One person had this occur while using Windows in a BootCamp partition...boy was that tempting to blame it all on Windows :-)


But no, from the cases discussed here there does not seem to be a correlation between any particular usage Nd a chip failure. From the number of units Apple has built and sold vs the number posted on here with a problem, the percentage that fail is extremely small. The kind of thing for which you cannot get any meaningful correlation.


Tying it to something like the SATA connectors or RAM is not likely...possible a failure in the display itself but still doesn't seem too likely. My bet would be on a chip in the graphics part of the system.

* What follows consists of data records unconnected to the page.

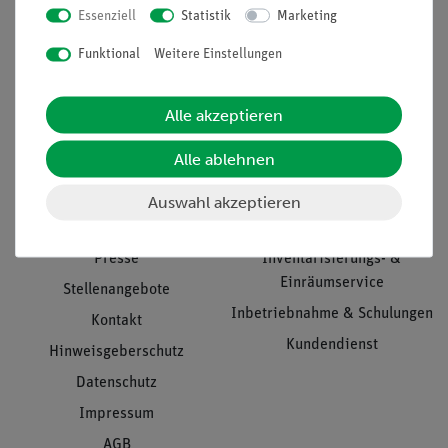
Essenziell
Statistik
Marketing
Nach oben
Funktional
Weitere Einstellungen
Alle akzeptieren
Informationen
Service
Alle ablehnen
Unternehmen
Übersicht Service
Auswahl akzeptieren
Projekte und Lösungen
Beratung & Showroom
Presse
Inventarisierungs- &
Einräumservice
Stellenangebote
Inbetriebnahme & Schulungen
Kontakt
Kundendienst
Hinweisgeberschutz
Datenschutz
Impressum
AGB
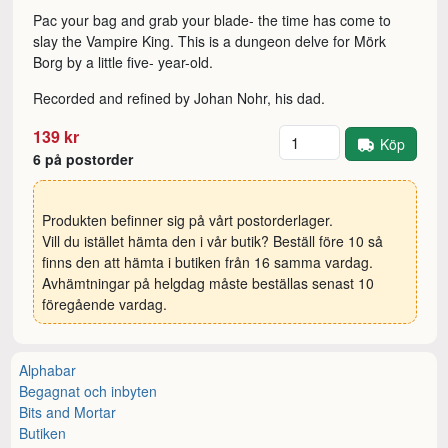
Pac your bag and grab your blade- the time has come to
slay the Vampire King. This is a dungeon delve for Mörk
Borg by a little five- year-old.
Recorded and refined by Johan Nohr, his dad.
Antal
139 kr
Köp
6 på postorder
Produkten befinner sig på vårt postorderlager.
Vill du istället hämta den i vår butik? Beställ före 10 så
finns den att hämta i butiken från 16 samma vardag.
Avhämtningar på helgdag måste beställas senast 10
föregående vardag.
Alphabar
Begagnat och inbyten
Bits and Mortar
Butiken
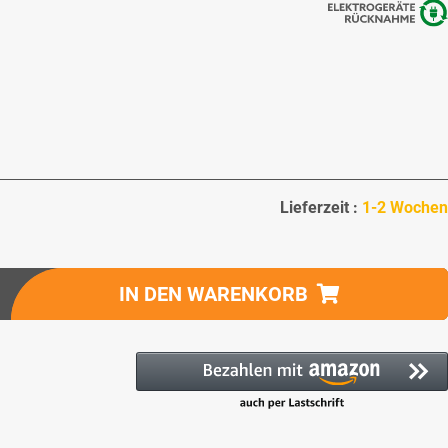
Lieferzeit :
1-2 Wochen
IN DEN WARENKORB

Take it in, see what the techs find and suggest as a remedy. And if you have time, please post what happens. These things are interesting from an engineering point of view...understanding what kinds of failures cause the behavior you are seeing.

Feb 26, 2014 4:51 AM in response to Ralph Landry1

So I got it back from the techs yesterday. It was a failed logic board and they managed to get it replaced under EU waranty so I just had to pay the repair charge of €40, great. However, I was in work this morning and everything was working perfectly until I upgraded to 10.9.2. I let the computer upgrade, it rebooted into the update prgress screen so I went and got myself a coffee. When I returned the machine was unresponsive. Nothing on the screen. Solid white status light on the front. I left it for a few minutes to see if it was just working through things but no. I did a hard shutdown and now it wont boot. When I press the power button I can hear the harddrive starting but nothing on the screen. Keyboard is unresponsive and after about five seconds everything loses power. From experience building desktops this sounds like a power problem to me. Or the new logic board was a dud. I've handed it back into the techs anyway so I'm waiting again.

Feb 26, 2014 5:46 AM in response to krosullivan

Many users with the same problem (myself included) have had to have their logic board replaced up to four times, so it's not unusual to see the problem resurface yet again.


The problem is with the way the discrete GPU was soldered onto the logic board. Apple has no admitted to the defect and countless users have suffered. I, luckily, have AppleCare until April of 2015, so if mine fails again, it will be another logic board replacement.


Take your machine back to the Apple service center and have the logic board replaced again. You shouldn't have to pay labor costs this time as Apple repairs have a 90-day warranty.


Sorry - but good luck,


Clinton

Macbook pro 8,2 blue pinstripe lines on boot even in safe mode.